10 min readhard+50 XP

Recovery: Rollback and Human-in-the-Loop

Once a failure is detected, the orchestrator must choose between retry, resume from checkpoint, rollback, and human escalation. Learn how reversibility, blast radius, and idempotency drive that choice.

After this topic, you'll be confident about Retry, Resume from checkpoint, Rollback and 2 more concepts.

Recovery: Rollback and Human-in-the-Loop

Detection is half the job. Once you know an agent has failed, you have to pick a recovery action. The exam evaluates this on three axes: reversibility of the failed step, blast radius of the side-effects, and idempotency of any retry.

The four recovery actions

Action	Preconditions	Use when
Retry (with backoff and attempt cap)	The action is idempotent or guarded by an idempotency key	Transient errors, network blips, rate limits
Resume from checkpoint	A durable, validated artifact exists before the failure point	Multi-step pipelines where earlier steps passed
Rollback (compensating transaction)	The side-effects of the failed step are reversible	Failed writes that did partially commit
Human-in-the-loop escalation	Failure is silent, irreversible, or ambiguous; high blast radius	Bad action already applied; orchestrator can't safely choose

Decision rules

If the action is non-idempotent and lacks an idempotency key, never auto-retry. Either add the key or escalate.
If a green checkpoint exists upstream of the failure, prefer resume over restart. Restart discards correct work and can drift.
If side-effects have already escaped (email sent, payment charged), rollback alone is insufficient — you need a compensating action (apology email, refund) and probably HITL.
If the failure was silent (eval caught it, logs didn't), escalate. The orchestrator can't trust its own state.

What a good HITL escalation looks like

A reviewer awakened at 2 a.m. needs everything in one place: the trace ID, the failed step's input and output, the eval result that flagged the failure, the candidate recovery actions, and the orchestrator's recommendation. The Foundry workflow human-in-the-loop node is designed for exactly this — pause, present, await explicit approval, continue.

A bad escalation is a Slack ping that says "agent failed, please review." The reviewer has no context, defaults to "approve", and the silent failure becomes a production incident.

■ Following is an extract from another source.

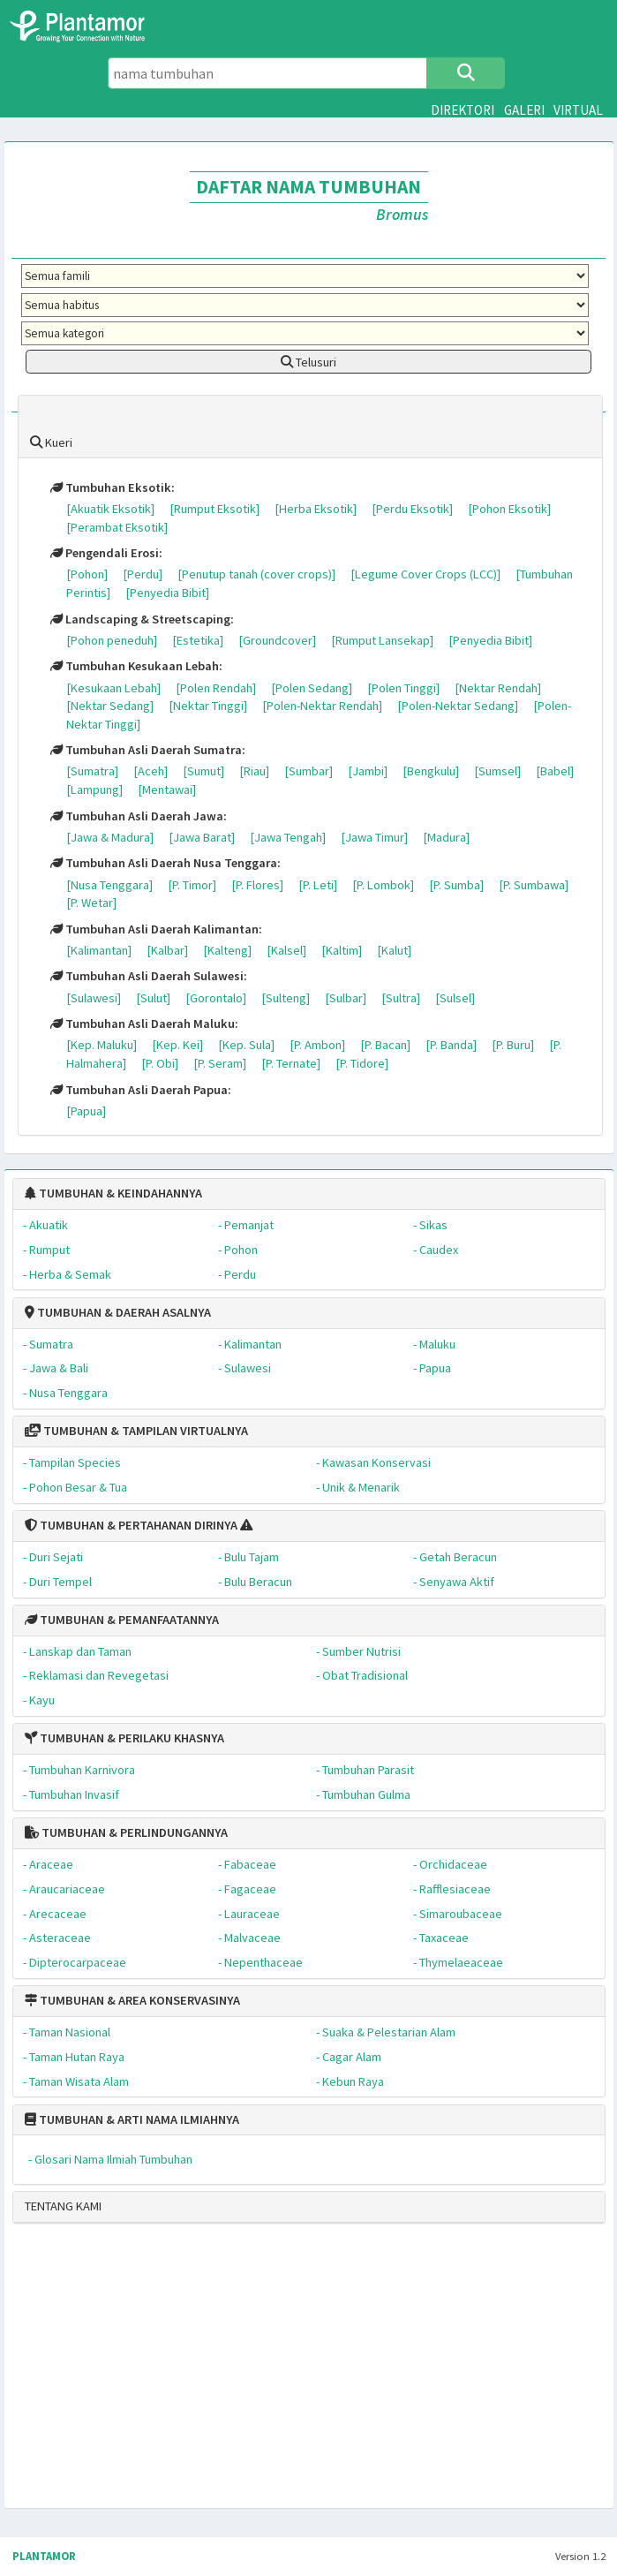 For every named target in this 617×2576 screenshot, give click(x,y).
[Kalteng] (227, 950)
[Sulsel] (455, 998)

Exam tip: The recovery action is a function of the failure mode (from the previous topic) and the reversibility of the side-effects. Memorise the matrix: transient + idempotent → retry; partial + checkpointed → resume; bad write + reversible → rollback; silent or irreversible → human.

Quick check

1 of 3

+50 XP

An agent's call to a payment API times out. The agent retries automatically. What's the design hazard?

Pick your answer.

Where this shows up on the exam

GH-600 recovery questions often present a failure scenario with multiple plausible actions. The trap is usually "retry" when the action is non-idempotent or "rollback" when the side-effect has already escaped. Read carefully for the words idempotent, irreversible, silent, and checkpoint — they are the keys to the right answer.

Anchor concepts

Key terms

Retry: Re-run the failing step with bounded attempts and backoff. Safe only for idempotent actions.
Resume from checkpoint: Restart from the last durable artifact (passing tests, committed plan) rather than from scratch.
Rollback: Revert the side-effects of the failed step to a known-good prior state (git revert, restore snapshot, compensating transaction).
Human-in-the-loop escalation: Pause the workflow and require explicit human input to choose the recovery action. Required for irreversible, high-blast-radius, or ambiguous failures.
Idempotency: An action can be applied multiple times with the same effect as applying it once. The prerequisite for safe retries.

Watch out

Common pitfalls

Retrying a non-idempotent action (charge card, send email) and double-billing or double-sending.
Rolling back without a compensating transaction for the irreversible side-effect (the email was already sent).
Resuming from a checkpoint that was itself produced by the failing run — replaying the same bug.
Escalating to a human without surfacing the trace, the rejected options, and the recommended action; reviewers without context default to 'approve'.